“The Solicitor-General had also told them, that the law of the case was extremely clear. No doubt it was; but it was necessary to point out the precise question for their consideration, before they ventured to apply the facts of the case to that law; because the question here was not guilt, or innocence in the abstract, for although there was strong suspicion against the prisoner of moral guilt, yet the question they had to try was, whether he was guilty not only of high treason, but of that high treason which was specifically charged in this indictment. In order, therefore, to enable them to discharge their duty fully and fairly towards the prisoner, they must not only take into their consideration the precise question they had to try, but also apply the evidence produced, in order to see whether the specific charge of high treason was made out.

“The history of the Statute of Treasons, 25 Edw. III., was well known. It was passed in order to define what treason really was, and that the ignorance, and even cruelty, which had previously prevailed upon the subject, by the erection of certain acts into crimes against the state, might be exploded. That statute contained a few short and distinct propositions, which in fact comprehended the whole law of treason. In the language of Lord Coke it was called the blessed Statute, from the admirable regard manifested in it for the liberty and safety of the subject. It declared first, that whoever should compass or imagine the death of the King, should be guilty of high treason; and, second, whoever should levy war against the King and this realm, should be guilty of the like offence.

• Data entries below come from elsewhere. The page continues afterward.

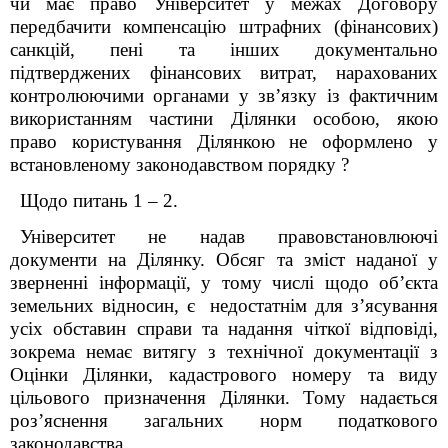
чи має право Університет у межах Договору
передбачити компенсацію штрафних (фінансових)
санкцій, пені та інших документально
підтверджених фінансових витрат, нарахованих
контролюючими органами у зв’язку із фактичним
використанням частини Ділянки особою, якою
право користування Ділянкою не оформлено у
встановленому законодавством порядку ?
Щодо питань 1 – 2.
Університет не надав правовстановлюючі
документи на Ділянку. Обсяг та зміст наданої у
зверненні інформації, у тому числі щодо об’єкта
земельних відносин, є недостатнім для з’ясування
усіх обставин справи та надання чіткої відповіді,
зокрема немає витягу з технічної документації з
Оцінки Ділянки, кадастрового номеру та виду
цільового призначення Ділянки. Тому надається
роз’яснення загальних норм податкового
законодавства.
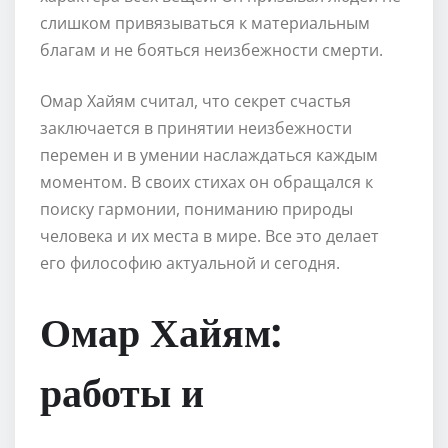
слишком привязываться к материальным
благам и не бояться неизбежности смерти.
Омар Хайям считал, что секрет счастья
заключается в принятии неизбежности
перемен и в умении наслаждаться каждым
моментом. В своих стихах он обращался к
поиску гармонии, пониманию природы
человека и их места в мире. Все это делает
его философию актуальной и сегодня.
Омар Хайям:
работы и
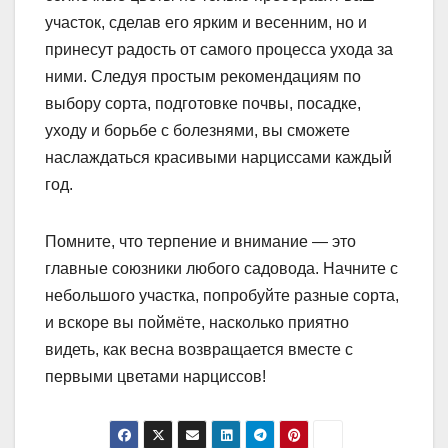
участок, сделав его ярким и весенним, но и
принесут радость от самого процесса ухода за
ними. Следуя простым рекомендациям по
выбору сорта, подготовке почвы, посадке,
уходу и борьбе с болезнями, вы сможете
наслаждаться красивыми нарциссами каждый
год.
Помните, что терпение и внимание — это
главные союзники любого садовода. Начните с
небольшого участка, попробуйте разные сорта,
и вскоре вы поймёте, насколько приятно
видеть, как весна возвращается вместе с
первыми цветами нарциссов!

“A number of other enactments of treason had taken place at different times since then, introducing a most horrible system of cruelty and oppression, but at length it was found necessary to return to that blessed statute. It was true, that in the reign of his late Majesty a statute passed for extending the law of treason. He lamented that such a statute should ever have passed, and still more that any occasion for it should ever have existed. Upon both of these statutes the present indictment was founded.

“By the 23d of Edward III. it was made treason to compass or imagine the death of the King; and by the 36th Geo. III. it was made treason to attempt to depose him from his kingly office.

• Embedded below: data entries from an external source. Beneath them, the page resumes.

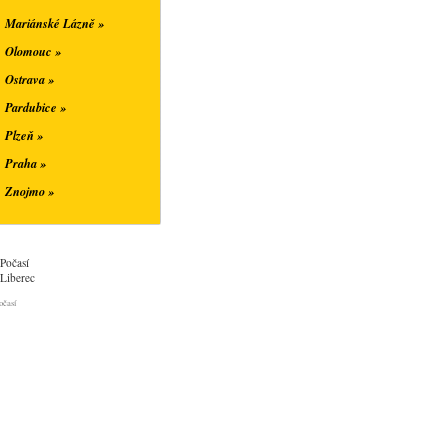
Mariánské Lázně »
Olomouc »
Ostrava »
Pardubice »
Plzeň »
Praha »
Znojmo »
Počasí
Liberec
očasí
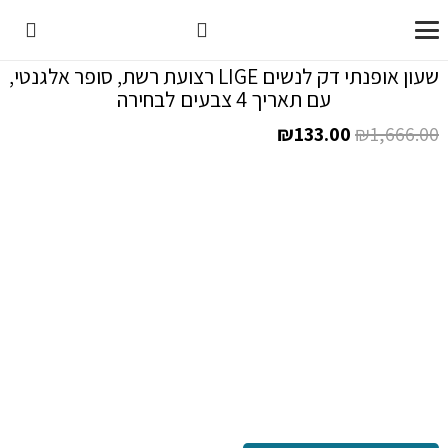
שעון אופנתי דק לנשים LIGE רצועת רשת, סופר אלגנטי,
עם תאריך 4 צבעים לבחירה
המחיר
המחיר
₪
133.00
₪
1,666.00
המקורי
הנוכחי
היה:
הוא:
₪133.00.
₪1,666.00.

“By the statute of Edward, it was made treason actually to levy war; and by the statute of George, it was made treason to conspire to levy war.

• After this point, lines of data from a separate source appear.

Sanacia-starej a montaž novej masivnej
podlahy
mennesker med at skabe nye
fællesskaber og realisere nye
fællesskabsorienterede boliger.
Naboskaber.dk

“The four charges, therefore, which they had to try, were these: Did the prisoner at the bar compass, or imagine the death of the King? Did he conspire to depose him from his imperial dignity? Did he actually levy war against his Majesty? And did he conspire to levy war with an intention to compel his Majesty to change the measures of his government by force? These were the precise issues they had to try, and whatever might be their opinion of his guilt, as it respected other charges still pending over him, and for which punishment would reach him if he were guilty, yet unless they were conscientiously satisfied that he had actually committed some one of these four offences, they were bound to pronounce him Not Guilty.

“It had been admitted by the Solicitor General, that if the case in all its parts was not proved by unequivocal testimony, they were bound to acquit the prisoner; and he apologized for the evidence he proposed to offer, by saying, that in all cases of conspiracy it was necessary to have the evidence of some of the conspirators, in order to ascertain the purposes of their dark consultations.

“This was another of the miseries resulting from a departure from the statute of Edward. That admirable statute enacted, that before a man should be found guilty of the treasons there set out, he shall be ‘proveably convict’ of the same.

“Upon the meaning of the words ‘proveably convict,’ the great Lord Coke had written a whole section, shewing that they did not mean probably convict, but convict by the most unequivocal and satisfactory evidence.

“The object of the statute, therefore, in making this wholesome provision was to protect his Majesty’s subjects, whose lives might be at the mercy of the most infamous of mankind. It was necessary, therefore, that the Jury should examine the facts proved with the most scrupulous circumspection, before they made up their minds to the conclusion of the prisoner’s guilt.